The computer industry generates buzzwords faster than an extroverted 20-year-old sends status updates, and “the cloud” is one of the more evocative ones. It is where your digital music, photos, e-books and personal documents live (or will live). No longer stored on a computer in a corner of the living room, Amazon and Apple and Microsoft now keep your stuff for you so that it can be fetched over the internet whenever you need it, right to whichever device you are using. It is the infrastructure that lets people flit from smartphone to tablet to e-reader to personal computer and have access to their data wherever they are.
To mix metaphors, there is a second string to the cloud’s bow. Amazon has always seen itself as a technology company rather than a bookseller, and was the first to grasp that it could make a commercial offering out of the infrastructure it uses to run its own global business. The last few years have seen a huge growth in major companies renting out access to computing resources in the form of individual computers as well as databases, messaging services, large-scale permanent data storage, and more.
Amazon’s computers rent out for less than 10 cents per hour, so computations demanding thousands of computers have become widely affordable for the first time. I am an occasional (and not expert) user of these services and like many others have come away marvelling at the power that is on offer for pennies at a time.

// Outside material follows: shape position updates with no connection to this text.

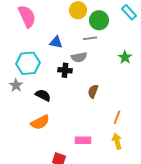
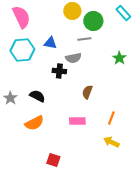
cyan hexagon: (28, 63) -> (22, 50), moved
gray star: (16, 85) -> (10, 98), moved
pink rectangle: (83, 140) -> (77, 121), moved
yellow arrow: (117, 141) -> (111, 142), turned -49

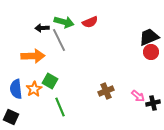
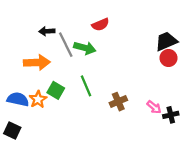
green arrow: (64, 22) -> (85, 48), moved
blue semicircle: (16, 89) -> (18, 99), turned 108
green line: (60, 107) -> (86, 86), moved

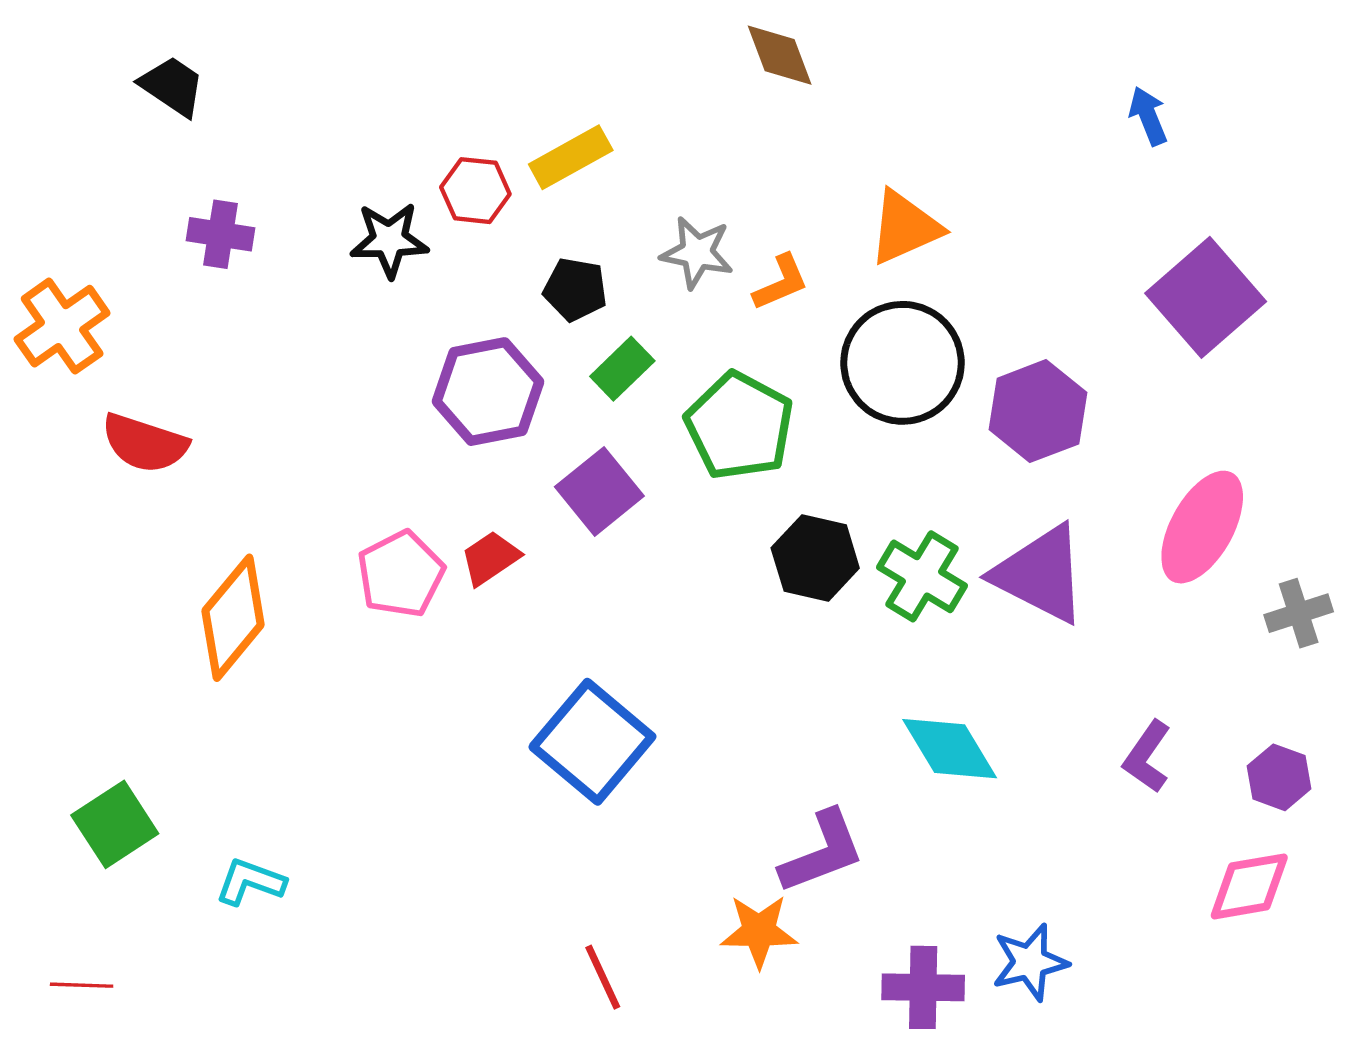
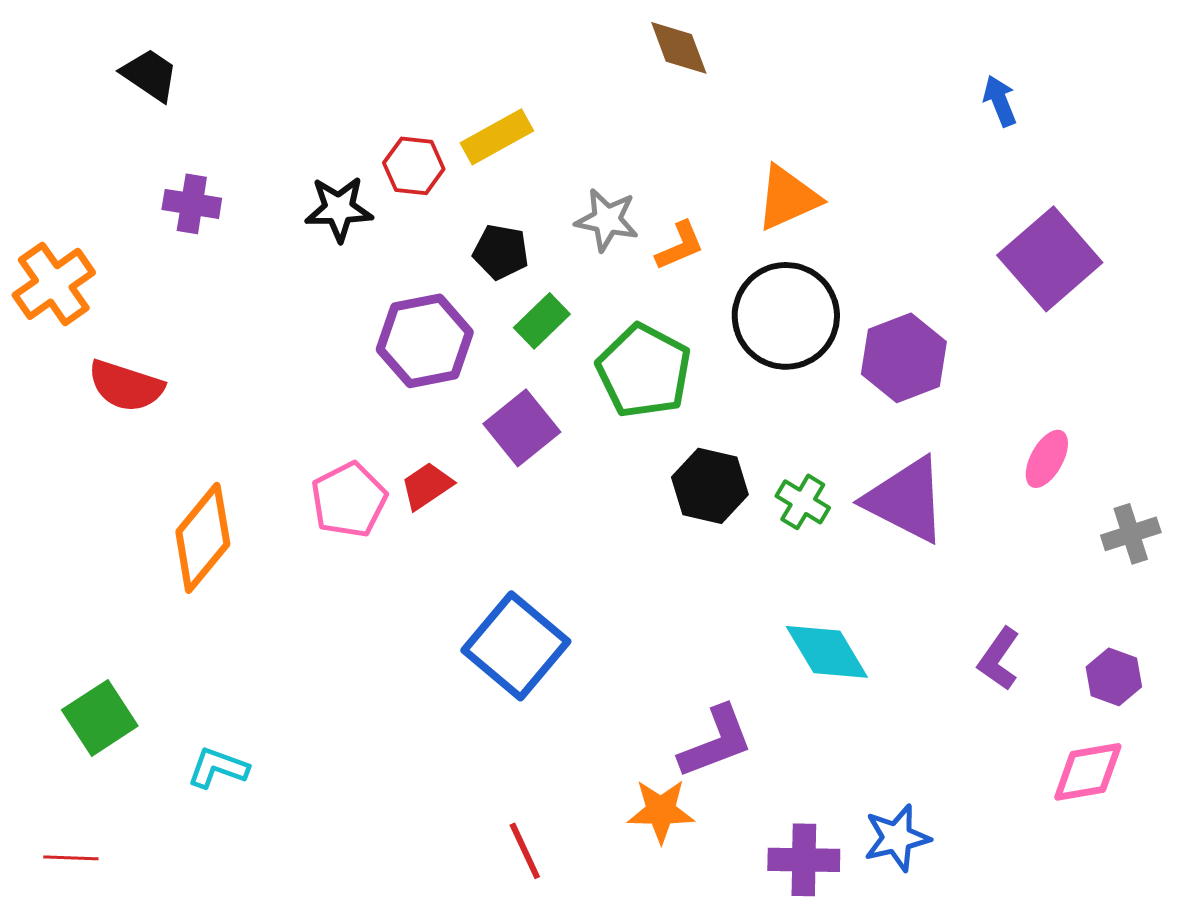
pink ellipse: (1202, 527) -> (1047, 459), size x0.6
green cross: (922, 576) -> (803, 502), size x0.7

Amazon’s cloud services are now a big business in their own right. Its cloud data centres are relied on by many of this generation of start-ups, and ironically have been used by both Wikileaks and the CIA. They are even used by competitors such as Netflix, whose movies are streamed from Amazon’s computers. While Amazon remains several lengths ahead of the field, Microsoft, Google and others are spending massively on their cloud services to catch up.

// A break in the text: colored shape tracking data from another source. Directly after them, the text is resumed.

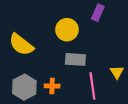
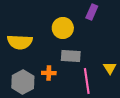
yellow semicircle: (21, 45) -> (20, 42), turned -35
orange cross: (52, 86) -> (49, 73), moved

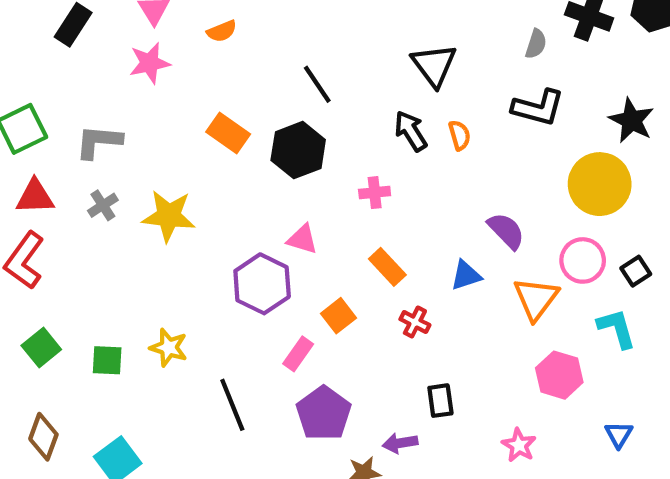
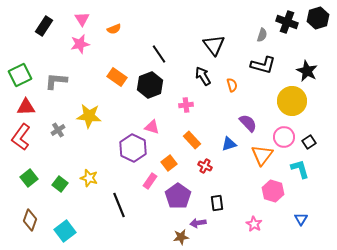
orange semicircle: (460, 135) -> (232, 85), moved
gray cross: (103, 205) -> (58, 130), moved
green square: (107, 360) -> (60, 184), turned 35
purple pentagon: (324, 413) -> (178, 196), moved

Real clouds are nebulous and fuzzy, and the metaphor suggests that you do not need to worry about the concrete details of where and how all this computing is happening. But Vincent Mosco does worry, and the theme of To the Cloud: Big Data in a Turbulent World is the gap between the digital promise (what Mosco calls “the digital sublime”) and reality.
Mosco focuses on three “dark clouds” of the industry. One of those is the gap between our image of a pristine post-industrial technological world and the environmental reality. The cloud metaphor evokes an ethereal alternative to grimy industrial technologies. No forests are harmed in the making an e-book; no exhaust-spewing trucks are needed to deliver email. But cloud computing does have its own massive industrial infrastructure, even if most of us never see it. It has energy-intensive data centres, power-hungry computer networks, sprawling warehouses and a global workforce of millions who mine exotic minerals, assemble our gadgets and deliver online orders to our door.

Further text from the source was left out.